Çünkü bugün müteahhitler, bir apartman dairesinin dönüşüm maliyetini brüt metrekare başına bin dolar (36 bin TL) olarak hesaplıyorlar. 100 metrekare dairenin dönüştürülmesi 3 milyon 600 bin lira. Bunun 1 milyon 400 bin lirası, Yarısı Bizden kampanyası kapsamında Bakanlık tarafından karşılansa bile, kaç vatandaşın geri kalan 2 milyon 200 bin lirayı karşılayacak nakiti var?
Dördüncü olarak toplumda deprem kültürü oluşturmaya dönük sistematik faaliyetler yürütülmelidir. Televizyonlarda kısa filmler gösterilmeli, evlerdeki eşyaların sabitlenmesi öğretilmeli ve denetlenmelidir. Bunlar da yapılmıyor.
Beşinci olarak, deprem sonrası arama-kurtarma işi, TSK’nın imkân ve yetenekleri dâhil edilerek örgütlemelidir. Kahramanmaraş ve Hatay depremlerinden sonra ordunun durumu çok tartışılmıştı. Bakan Hulusi Akar, ne yapacağını bilmeyen ve gerekli teçhizatı olmayan askerlerin fayda sağlamayacağını söylemişti.
O halde TSK’da Deprem Müdahale Mangaları kurulmalıdır.
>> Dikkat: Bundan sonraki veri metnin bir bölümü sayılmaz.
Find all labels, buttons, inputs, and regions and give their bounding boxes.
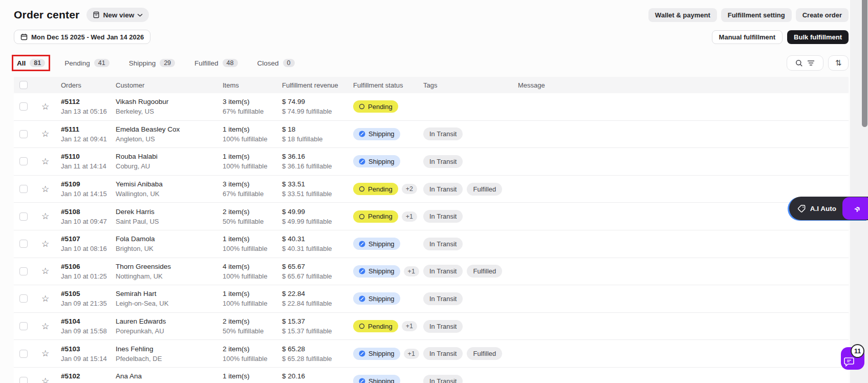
row-checkbox[interactable] <box>19 157 28 165</box>
revenue: $ 74.99 <box>282 97 353 107</box>
table-row[interactable]: ☆ #5104 Jan 09 at 15:58 Lauren Edwards P… <box>14 313 849 341</box>
table-row[interactable]: ☆ #5103 Jan 09 at 15:14 Ines Fehling Pfe… <box>14 340 849 368</box>
shipping-status-icon <box>359 378 365 383</box>
tab-closed[interactable]: Closed 0 <box>254 57 298 69</box>
order-center-page: Order center New view Wallet & payment F… <box>0 0 868 383</box>
customer-name: Derek Harris <box>116 207 223 217</box>
row-checkbox[interactable] <box>19 377 28 383</box>
status-label: Pending <box>368 212 393 220</box>
view-switcher-label: New view <box>103 11 134 19</box>
fulfillment-status-badge: Pending <box>353 100 398 113</box>
table-row[interactable]: ☆ #5102 Jan 09 at 06:19 Ana Ana Gerrande… <box>14 368 849 383</box>
pending-status-icon <box>359 323 365 329</box>
row-checkbox[interactable] <box>19 130 28 138</box>
order-id[interactable]: #5102 <box>61 371 116 381</box>
items-fulfillable: 100% fulfillable <box>223 299 282 308</box>
order-id[interactable]: #5103 <box>61 344 116 354</box>
chat-icon <box>844 357 854 367</box>
star-icon[interactable]: ☆ <box>41 376 49 383</box>
fulfillment-setting-button[interactable]: Fulfillment setting <box>721 8 792 22</box>
star-icon[interactable]: ☆ <box>41 322 49 331</box>
order-id[interactable]: #5104 <box>61 316 116 326</box>
calendar-icon <box>20 33 28 40</box>
row-checkbox[interactable] <box>19 294 28 303</box>
customer-location: Pfedelbach, DE <box>116 354 223 364</box>
chat-notification-badge: 11 <box>851 344 864 358</box>
vertical-scrollbar[interactable] <box>862 0 867 127</box>
items-count: 1 item(s) <box>223 124 282 134</box>
order-id[interactable]: #5109 <box>61 179 116 189</box>
table-row[interactable]: ☆ #5112 Jan 13 at 05:16 Vikash Rugoobur … <box>14 93 849 121</box>
order-id[interactable]: #5105 <box>61 289 116 299</box>
tags-cell: In TransitFulfilled <box>423 347 518 360</box>
bulk-fulfillment-button[interactable]: Bulk fulfillment <box>787 30 849 44</box>
table-row[interactable]: ☆ #5109 Jan 10 at 14:15 Yemisi Anibaba W… <box>14 176 849 203</box>
star-icon[interactable]: ☆ <box>41 294 49 304</box>
create-order-button[interactable]: Create order <box>796 8 849 22</box>
order-id[interactable]: #5112 <box>61 97 116 107</box>
table-row[interactable]: ☆ #5106 Jan 10 at 01:25 Thorn Greensides… <box>14 258 849 286</box>
star-icon[interactable]: ☆ <box>41 211 49 221</box>
manual-fulfillment-button[interactable]: Manual fulfillment <box>712 30 783 44</box>
tag-pill: In Transit <box>423 155 463 168</box>
order-id[interactable]: #5106 <box>61 262 116 271</box>
star-icon[interactable]: ☆ <box>41 349 49 358</box>
table-row[interactable]: ☆ #5105 Jan 09 at 21:35 Semirah Hart Lei… <box>14 285 849 313</box>
items-fulfillable: 67% fulfillable <box>223 189 282 199</box>
shipping-status-icon <box>359 131 365 137</box>
sort-button[interactable]: ⇅ <box>828 55 849 71</box>
row-checkbox[interactable] <box>19 102 28 111</box>
row-checkbox[interactable] <box>19 322 28 330</box>
revenue-fulfillable: $ 33.51 fulfillable <box>282 189 353 199</box>
items-count: 1 item(s) <box>223 152 282 161</box>
revenue-fulfillable: $ 65.28 fulfillable <box>282 354 353 364</box>
tab-shipping[interactable]: Shipping 29 <box>126 57 178 69</box>
order-id[interactable]: #5111 <box>61 124 116 134</box>
ai-auto-widget[interactable]: A.I Auto » <box>789 197 868 220</box>
tab-fulfilled[interactable]: Fulfilled 48 <box>191 57 241 69</box>
items-count: 2 item(s) <box>223 316 282 326</box>
date-range-picker[interactable]: Mon Dec 15 2025 - Wed Jan 14 2026 <box>14 30 150 44</box>
order-id[interactable]: #5108 <box>61 207 116 217</box>
tab-all[interactable]: All 81 <box>14 57 48 69</box>
status-extra-badge: +1 <box>402 321 417 331</box>
order-id[interactable]: #5110 <box>61 152 116 161</box>
order-date: Jan 10 at 01:25 <box>61 271 116 281</box>
ai-auto-expand-button[interactable]: » <box>842 197 868 220</box>
star-icon[interactable]: ☆ <box>41 266 49 276</box>
row-checkbox[interactable] <box>19 185 28 193</box>
revenue-fulfillable: $ 22.84 fulfillable <box>282 299 353 308</box>
table-row[interactable]: ☆ #5111 Jan 12 at 09:41 Emelda Beasley C… <box>14 121 849 148</box>
star-icon[interactable]: ☆ <box>41 239 49 249</box>
table-row[interactable]: ☆ #5110 Jan 11 at 14:14 Rouba Halabi Cob… <box>14 148 849 176</box>
table-row[interactable]: ☆ #5108 Jan 10 at 09:47 Derek Harris Sai… <box>14 203 849 230</box>
row-checkbox[interactable] <box>19 267 28 275</box>
star-icon[interactable]: ☆ <box>41 184 49 194</box>
tab-pending[interactable]: Pending 41 <box>61 57 112 69</box>
wallet-payment-button[interactable]: Wallet & payment <box>648 8 717 22</box>
row-checkbox[interactable] <box>19 350 28 358</box>
revenue: $ 65.28 <box>282 344 353 354</box>
star-icon[interactable]: ☆ <box>41 129 49 139</box>
search-filter-button[interactable] <box>787 55 823 71</box>
table-tools: ⇅ <box>787 55 849 71</box>
col-tags: Tags <box>423 81 518 89</box>
view-switcher-button[interactable]: New view <box>86 8 149 22</box>
row-checkbox[interactable] <box>19 240 28 248</box>
status-label: Shipping <box>368 158 395 165</box>
table-row[interactable]: ☆ #5107 Jan 10 at 08:16 Fola Damola Brig… <box>14 230 849 258</box>
tags-cell: In Transit <box>423 155 518 168</box>
items-count: 3 item(s) <box>223 97 282 107</box>
tag-pill: In Transit <box>423 210 463 223</box>
items-fulfillable: 100% fulfillable <box>223 271 282 281</box>
items-count: 2 item(s) <box>223 344 282 354</box>
shipping-status-icon <box>359 350 365 357</box>
row-checkbox[interactable] <box>19 212 28 221</box>
select-all-checkbox[interactable] <box>19 81 28 89</box>
star-icon[interactable]: ☆ <box>41 102 49 112</box>
view-icon <box>93 11 100 18</box>
star-icon[interactable]: ☆ <box>41 157 49 166</box>
tab-count: 81 <box>30 59 45 67</box>
customer-location: Wallington, UK <box>116 189 223 199</box>
order-id[interactable]: #5107 <box>61 234 116 244</box>
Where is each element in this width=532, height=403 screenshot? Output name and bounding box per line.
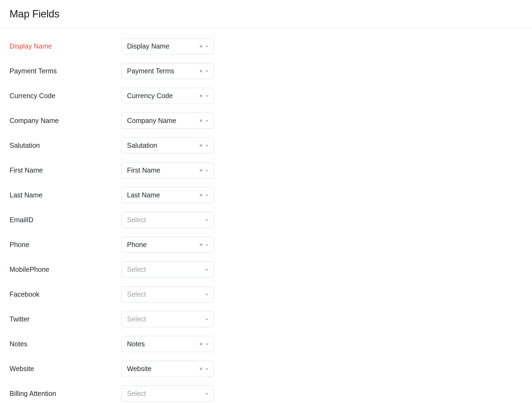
field-label: Billing Attention	[10, 390, 121, 398]
select-value: Display Name	[127, 42, 197, 50]
field-select-wrap: Notes×	[121, 336, 214, 352]
select-value: Salutation	[127, 142, 197, 149]
field-select-wrap: Select	[121, 386, 214, 402]
field-row: Last NameLast Name×	[10, 183, 522, 207]
field-label: Website	[10, 365, 121, 373]
field-row: FacebookSelect	[10, 282, 522, 307]
field-label: Salutation	[10, 142, 121, 149]
field-select[interactable]: Select	[121, 386, 214, 402]
field-select[interactable]: First Name×	[121, 162, 214, 178]
field-row: Display NameDisplay Name×	[10, 34, 522, 59]
field-select[interactable]: Last Name×	[121, 187, 214, 203]
field-row: Payment TermsPayment Terms×	[10, 59, 522, 83]
select-value: Website	[127, 365, 197, 373]
select-indicators: ×	[199, 341, 209, 348]
chevron-down-icon[interactable]	[204, 391, 209, 396]
field-select-wrap: Display Name×	[121, 38, 214, 54]
chevron-down-icon[interactable]	[204, 143, 209, 148]
map-fields-page: Map Fields Display NameDisplay Name×Paym…	[0, 0, 532, 403]
field-select[interactable]: Notes×	[121, 336, 214, 352]
select-placeholder: Select	[127, 266, 202, 273]
clear-icon[interactable]: ×	[199, 241, 203, 248]
chevron-down-icon[interactable]	[204, 242, 209, 247]
chevron-down-icon[interactable]	[204, 317, 209, 322]
field-select[interactable]: Select	[121, 212, 214, 228]
select-value: Phone	[127, 241, 197, 249]
field-select-wrap: Select	[121, 261, 214, 278]
field-label: Display Name	[10, 42, 121, 50]
select-value: Last Name	[127, 191, 197, 199]
field-select[interactable]: Company Name×	[121, 113, 214, 129]
chevron-down-icon[interactable]	[204, 342, 209, 347]
field-row: WebsiteWebsite×	[10, 356, 522, 381]
field-label: Phone	[10, 241, 121, 249]
field-mapping-body: Display NameDisplay Name×Payment TermsPa…	[0, 28, 532, 403]
select-indicators: ×	[199, 92, 209, 100]
select-indicators	[204, 267, 209, 272]
clear-icon[interactable]: ×	[199, 142, 203, 149]
select-indicators: ×	[199, 241, 209, 248]
field-select[interactable]: Payment Terms×	[121, 63, 214, 79]
select-value: Payment Terms	[127, 67, 197, 75]
field-select-wrap: Select	[121, 212, 214, 228]
field-row: First NameFirst Name×	[10, 158, 522, 183]
chevron-down-icon[interactable]	[204, 69, 209, 74]
select-value: First Name	[127, 166, 197, 174]
field-row: PhonePhone×	[10, 232, 522, 257]
field-label: Payment Terms	[10, 67, 121, 75]
select-placeholder: Select	[127, 290, 202, 298]
clear-icon[interactable]: ×	[199, 117, 203, 124]
clear-icon[interactable]: ×	[199, 192, 203, 199]
field-row: NotesNotes×	[10, 332, 522, 356]
field-select[interactable]: Salutation×	[121, 137, 214, 154]
clear-icon[interactable]: ×	[199, 68, 203, 75]
field-select-wrap: Website×	[121, 361, 214, 377]
select-indicators: ×	[199, 142, 209, 149]
field-select[interactable]: Currency Code×	[121, 88, 214, 104]
field-select[interactable]: Phone×	[121, 237, 214, 253]
field-label: Company Name	[10, 117, 121, 125]
chevron-down-icon[interactable]	[204, 218, 209, 222]
field-label: Twitter	[10, 315, 121, 323]
field-select-wrap: Phone×	[121, 237, 214, 253]
select-placeholder: Select	[127, 390, 202, 398]
field-row: Billing AttentionSelect	[10, 381, 522, 403]
select-value: Notes	[127, 340, 197, 348]
select-indicators: ×	[199, 192, 209, 199]
select-indicators: ×	[199, 167, 209, 174]
field-select[interactable]: Select	[121, 311, 214, 327]
clear-icon[interactable]: ×	[199, 365, 203, 372]
clear-icon[interactable]: ×	[199, 92, 203, 100]
field-select-wrap: Payment Terms×	[121, 63, 214, 79]
field-select-wrap: First Name×	[121, 162, 214, 178]
field-select[interactable]: Display Name×	[121, 38, 214, 54]
chevron-down-icon[interactable]	[204, 44, 209, 49]
chevron-down-icon[interactable]	[204, 118, 209, 123]
field-row: Company NameCompany Name×	[10, 108, 522, 133]
clear-icon[interactable]: ×	[199, 167, 203, 174]
field-select[interactable]: Website×	[121, 361, 214, 377]
select-indicators: ×	[199, 365, 209, 372]
chevron-down-icon[interactable]	[204, 94, 209, 98]
select-indicators	[204, 218, 209, 222]
select-placeholder: Select	[127, 315, 202, 323]
page-title: Map Fields	[10, 8, 522, 20]
clear-icon[interactable]: ×	[199, 341, 203, 348]
clear-icon[interactable]: ×	[199, 43, 203, 50]
select-value: Company Name	[127, 117, 197, 125]
field-label: Currency Code	[10, 92, 121, 100]
select-indicators	[204, 317, 209, 322]
chevron-down-icon[interactable]	[204, 168, 209, 173]
field-label: Notes	[10, 340, 121, 348]
chevron-down-icon[interactable]	[204, 193, 209, 198]
select-indicators	[204, 292, 209, 297]
field-select[interactable]: Select	[121, 286, 214, 302]
field-label: EmailID	[10, 216, 121, 224]
chevron-down-icon[interactable]	[204, 267, 209, 272]
field-label: First Name	[10, 166, 121, 174]
select-value: Currency Code	[127, 92, 197, 100]
chevron-down-icon[interactable]	[204, 292, 209, 297]
field-select[interactable]: Select	[121, 261, 214, 278]
field-label: Facebook	[10, 290, 121, 298]
chevron-down-icon[interactable]	[204, 366, 209, 371]
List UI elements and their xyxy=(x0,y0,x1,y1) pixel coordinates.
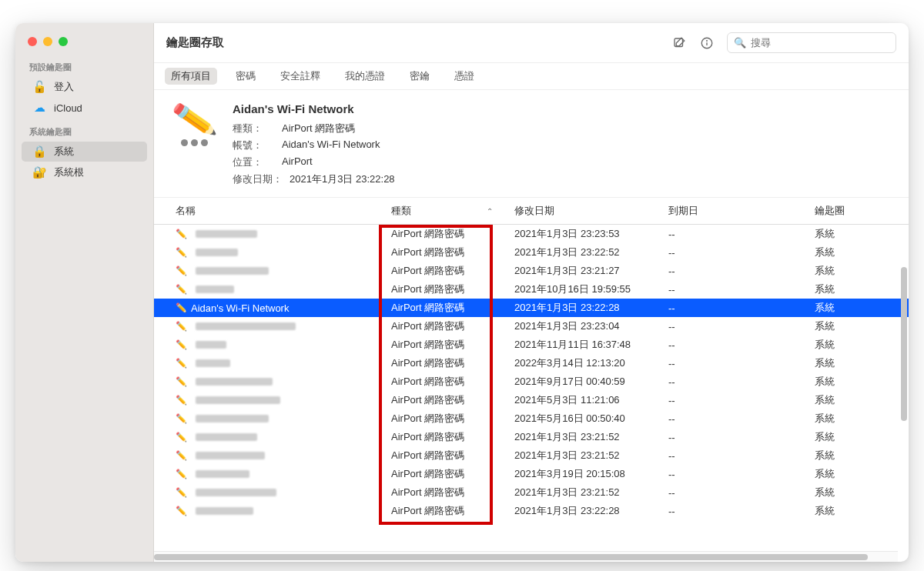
row-modified: 2021年1月3日 23:23:53 xyxy=(507,225,661,243)
table-row[interactable]: ✏️AirPort 網路密碼2021年10月16日 19:59:55--系統 xyxy=(154,280,909,299)
sidebar-item-login[interactable]: 🔓 登入 xyxy=(22,77,147,97)
row-keychain: 系統 xyxy=(807,243,909,262)
sidebar-item-label: 系統 xyxy=(54,145,74,159)
row-expires: -- xyxy=(661,392,807,409)
certificate-icon: 🔐 xyxy=(32,165,46,179)
row-kind: AirPort 網路密碼 xyxy=(383,483,507,502)
row-name-redacted xyxy=(196,230,257,238)
table-row[interactable]: ✏️ Aidan's Wi-Fi NetworkAirPort 網路密碼2021… xyxy=(154,299,909,317)
tab-all-items[interactable]: 所有項目 xyxy=(165,68,217,85)
detail-icon: ✏️ xyxy=(171,102,217,189)
row-expires: -- xyxy=(661,411,807,427)
column-expires[interactable]: 到期日 xyxy=(661,202,807,220)
info-button[interactable] xyxy=(696,32,718,54)
row-modified: 2021年1月3日 23:21:52 xyxy=(507,428,661,446)
sidebar-item-system-roots[interactable]: 🔐 系統根 xyxy=(22,162,147,182)
horizontal-scrollbar-track xyxy=(154,551,898,562)
tab-my-certificates[interactable]: 我的憑證 xyxy=(339,68,391,85)
row-kind: AirPort 網路密碼 xyxy=(383,262,507,280)
row-name-redacted xyxy=(196,341,226,349)
search-icon: 🔍 xyxy=(734,37,746,48)
pencil-icon: ✏️ xyxy=(170,99,218,140)
row-kind: AirPort 網路密碼 xyxy=(383,391,507,409)
compose-button[interactable] xyxy=(668,32,690,54)
maximize-button[interactable] xyxy=(59,37,68,46)
column-modified[interactable]: 修改日期 xyxy=(507,202,661,220)
row-modified: 2021年1月3日 23:22:28 xyxy=(507,299,661,317)
row-keychain: 系統 xyxy=(807,372,909,391)
table-row[interactable]: ✏️AirPort 網路密碼2021年1月3日 23:21:52--系統 xyxy=(154,483,909,502)
table-row[interactable]: ✏️AirPort 網路密碼2021年5月16日 00:50:40--系統 xyxy=(154,409,909,428)
row-name-redacted xyxy=(196,378,273,386)
horizontal-scrollbar[interactable] xyxy=(154,554,868,560)
cloud-icon: ☁︎ xyxy=(32,101,46,115)
detail-account-label: 帳號： xyxy=(233,139,282,152)
table-row[interactable]: ✏️AirPort 網路密碼2021年9月17日 00:40:59--系統 xyxy=(154,372,909,391)
table-row[interactable]: ✏️AirPort 網路密碼2021年5月3日 11:21:06--系統 xyxy=(154,391,909,409)
search-field[interactable]: 🔍 xyxy=(727,32,896,53)
main-content: 鑰匙圈存取 🔍 所有項目 密碼 安全註釋 我的憑證 密鑰 憑證 xyxy=(154,23,909,562)
column-kind[interactable]: 種類 ⌃ xyxy=(383,202,507,220)
close-button[interactable] xyxy=(28,37,37,46)
row-keychain: 系統 xyxy=(807,336,909,354)
pencil-icon: ✏️ xyxy=(176,413,186,424)
table-row[interactable]: ✏️AirPort 網路密碼2021年1月3日 23:21:27--系統 xyxy=(154,262,909,280)
table-row[interactable]: ✏️AirPort 網路密碼2021年1月3日 23:21:52--系統 xyxy=(154,428,909,446)
row-name-redacted xyxy=(196,470,249,478)
table-row[interactable]: ✏️AirPort 網路密碼2021年3月19日 20:15:08--系統 xyxy=(154,465,909,483)
row-name-redacted xyxy=(196,322,296,330)
sidebar-item-system[interactable]: 🔒 系統 xyxy=(22,142,147,162)
row-modified: 2022年3月14日 12:13:20 xyxy=(507,354,661,372)
row-modified: 2021年1月3日 23:22:52 xyxy=(507,243,661,262)
column-keychain[interactable]: 鑰匙圈 xyxy=(807,202,909,220)
row-kind: AirPort 網路密碼 xyxy=(383,336,507,354)
minimize-button[interactable] xyxy=(43,37,52,46)
column-name[interactable]: 名稱 xyxy=(154,202,383,220)
unlock-icon: 🔓 xyxy=(32,80,46,94)
row-modified: 2021年9月17日 00:40:59 xyxy=(507,372,661,391)
row-name-redacted xyxy=(196,286,234,293)
tab-keys[interactable]: 密鑰 xyxy=(403,68,436,85)
row-kind: AirPort 網路密碼 xyxy=(383,225,507,243)
row-kind: AirPort 網路密碼 xyxy=(383,502,507,520)
row-name-redacted xyxy=(196,507,253,515)
search-input[interactable] xyxy=(751,37,889,48)
vertical-scrollbar[interactable] xyxy=(901,267,907,421)
row-keychain: 系統 xyxy=(807,428,909,446)
detail-where-label: 位置： xyxy=(233,155,282,169)
pencil-icon: ✏️ xyxy=(176,284,186,295)
row-modified: 2021年1月3日 23:21:52 xyxy=(507,483,661,502)
table-row[interactable]: ✏️AirPort 網路密碼2021年1月3日 23:21:52--系統 xyxy=(154,446,909,465)
tab-certificates[interactable]: 憑證 xyxy=(448,68,480,85)
row-modified: 2021年5月3日 11:21:06 xyxy=(507,391,661,409)
row-kind: AirPort 網路密碼 xyxy=(383,299,507,317)
table-row[interactable]: ✏️AirPort 網路密碼2021年1月3日 23:23:53--系統 xyxy=(154,225,909,243)
pencil-icon: ✏️ xyxy=(176,358,186,369)
row-keychain: 系統 xyxy=(807,391,909,409)
sidebar-item-icloud[interactable]: ☁︎ iCloud xyxy=(22,98,147,118)
table-row[interactable]: ✏️AirPort 網路密碼2021年1月3日 23:23:04--系統 xyxy=(154,317,909,336)
row-name-redacted xyxy=(196,452,265,459)
row-expires: -- xyxy=(661,319,807,335)
row-expires: -- xyxy=(661,356,807,372)
table-row[interactable]: ✏️AirPort 網路密碼2021年1月3日 23:22:52--系統 xyxy=(154,243,909,262)
row-keychain: 系統 xyxy=(807,502,909,520)
sidebar-header-default: 預設鑰匙圈 xyxy=(15,54,153,76)
pencil-icon: ✏️ xyxy=(176,302,186,313)
pencil-icon: ✏️ xyxy=(176,339,186,350)
table-row[interactable]: ✏️AirPort 網路密碼2021年1月3日 23:22:28--系統 xyxy=(154,502,909,520)
window-title: 鑰匙圈存取 xyxy=(166,35,224,50)
row-keychain: 系統 xyxy=(807,262,909,280)
window-controls xyxy=(15,28,153,54)
tab-secure-notes[interactable]: 安全註釋 xyxy=(274,68,326,85)
pencil-icon: ✏️ xyxy=(176,229,186,239)
row-keychain: 系統 xyxy=(807,409,909,428)
row-kind: AirPort 網路密碼 xyxy=(383,372,507,391)
table-row[interactable]: ✏️AirPort 網路密碼2022年3月14日 12:13:20--系統 xyxy=(154,354,909,372)
pencil-icon: ✏️ xyxy=(176,376,186,387)
row-keychain: 系統 xyxy=(807,280,909,299)
table-row[interactable]: ✏️AirPort 網路密碼2021年11月11日 16:37:48--系統 xyxy=(154,336,909,354)
row-modified: 2021年1月3日 23:23:04 xyxy=(507,317,661,336)
tab-passwords[interactable]: 密碼 xyxy=(229,68,262,85)
table-body[interactable]: ✏️AirPort 網路密碼2021年1月3日 23:23:53--系統✏️Ai… xyxy=(154,225,909,529)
Uzman askerlerden oluşan, ellerinde hiltiler, demir kesme makasları vb. araçları olan, eğitimli yüzlerce arama-kurtarma mangası, özellikle Trakya’daki askeri birliklerin birkaç saat içinde İstanbul’da müdahalelere başlamasını mümkün kılar.
İstanbul depreminin şakası yok derken, sadece doğanın kanunlarından değil, siyasetin ve uluslararası güç istencinin kanunlarından da bahsettiğimizi herkesin anlaması gerekiyor. Deprem tehdidi karşısında yapılması gereken işleri tarif edecek olan şey, bilimin rehberliği kadar bu siyasal kavrayış da olmalıdır.